Tokyo - Waiting

Sangue
La pioggia li aveva intrappolati insieme innumerevoli
volte da quando era arrivato in quel luogo e quella non era certo la prima
volta che Fuma sembrava abbassare così incautamente le difese in sua
presenza. Kamui ammetteva che non avrebbe mai tentato di aggredirlo, perché…
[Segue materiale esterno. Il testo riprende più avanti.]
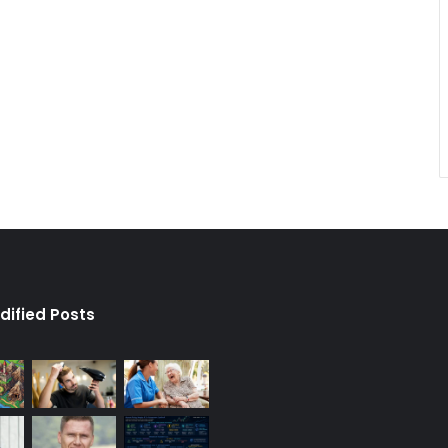
dified Posts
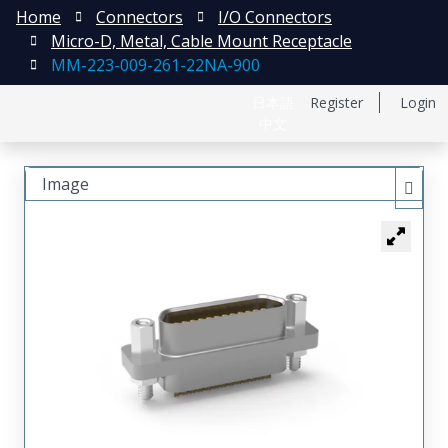
Home
Connectors
I/O Connectors
Micro-D, Metal, Cable Mount Receptacle
MM-223-009-261-22NA-900
日本語
Register
Login
中文
Image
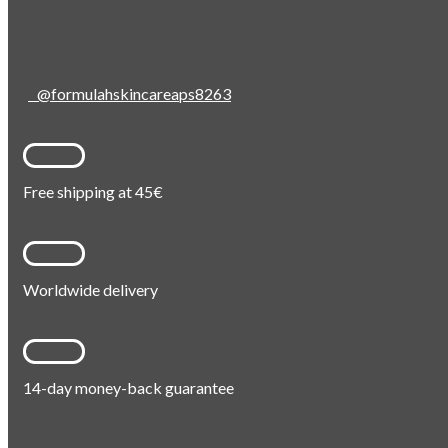
@formulahskincareaps8263
Free shipping at 45€
Worldwide delivery
14-day money-back guarantee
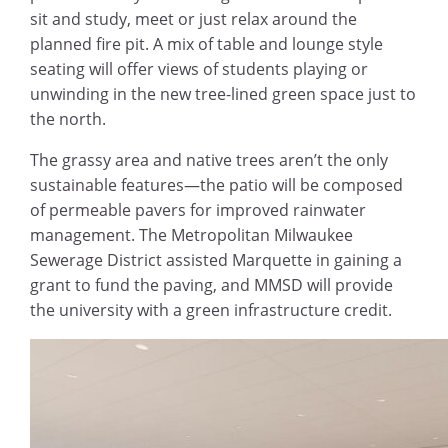
sit and study, meet or just relax around the
planned fire pit. A mix of table and lounge style
seating will offer views of students playing or
unwinding in the new tree-lined green space just to
the north.
The grassy area and native trees aren’t the only
sustainable features—the patio will be composed
of permeable pavers for improved rainwater
management. The Metropolitan Milwaukee
Sewerage District assisted Marquette in gaining a
grant to fund the paving, and MMSD will provide
the university with a green infrastructure credit.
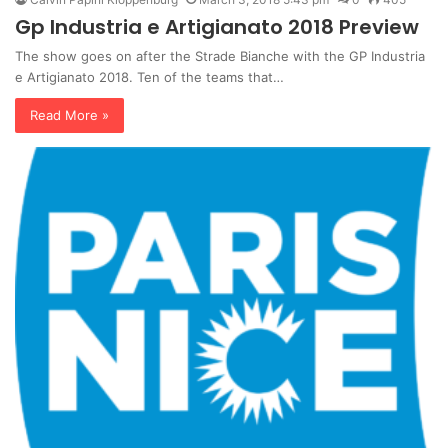
Gp Industria e Artigianato 2018 Preview
The show goes on after the Strade Bianche with the GP Industria
e Artigianato 2018. Ten of the teams that…
Read More »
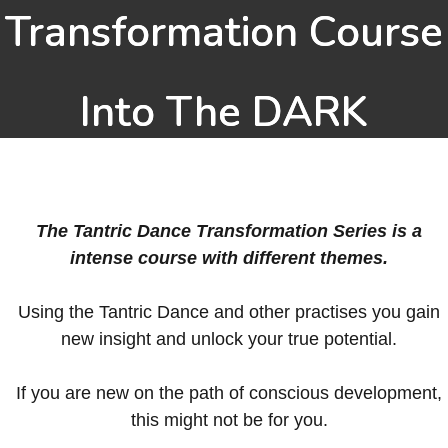
Transformation Course
Into The DARK
The Tantric Dance Transformation Series is a
intense course with different themes.
Using the Tantric Dance and other practises you gain
new insight and unlock your true potential.
If you are new on the path of conscious development,
this might not be for you.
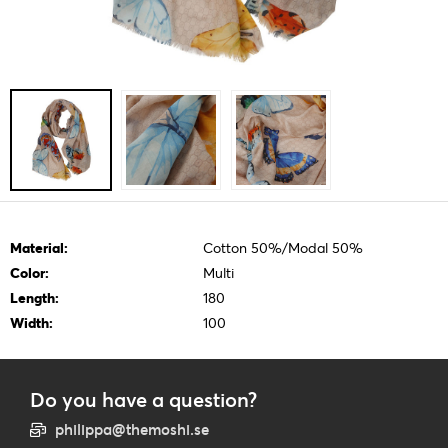
Material:
Cotton 50%/Modal 50%
Color:
Multi
Length:
180
Width:
100
Do you have a question?
philippa@themoshi.se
perché non l’avrebbe mai fatto.
Quella volta, però, l’umano aveva scelto il momento
peggiore per appisolarsi: Kamui aveva fame e sentiva l’odore del suo sangue
nonostante la distanza fra di loro. Fissava la parte di collo scoperta,
proprio dove passa la carotide; poteva quasi sentire il cuore pompare con
regolarità nel petto di Fuma ed il sangue correre nell’arteria, caldo,
invitante.
Che sapore aveva il sangue di Fuma?
Sarebbe stato come il sangue di
qualsiasi altro umano: caldo, ferroso, di un intenso colore rosso. Eppure
Kamui era certo che il sangue di Fuma avesse un sapore differente; quasi lo
sentiva dall’odore: era un profumo insolito, un profumo che non aveva mai
sentito prima, che lo inebriava, che lo invitava ad avvicinarsi… Era
diverso, ma Kamui non sapeva dire
perché. Più ci pensava, più aveva fame; più tentava di allontanare lo
sguardo, meno riusciva a concentrarsi su altro.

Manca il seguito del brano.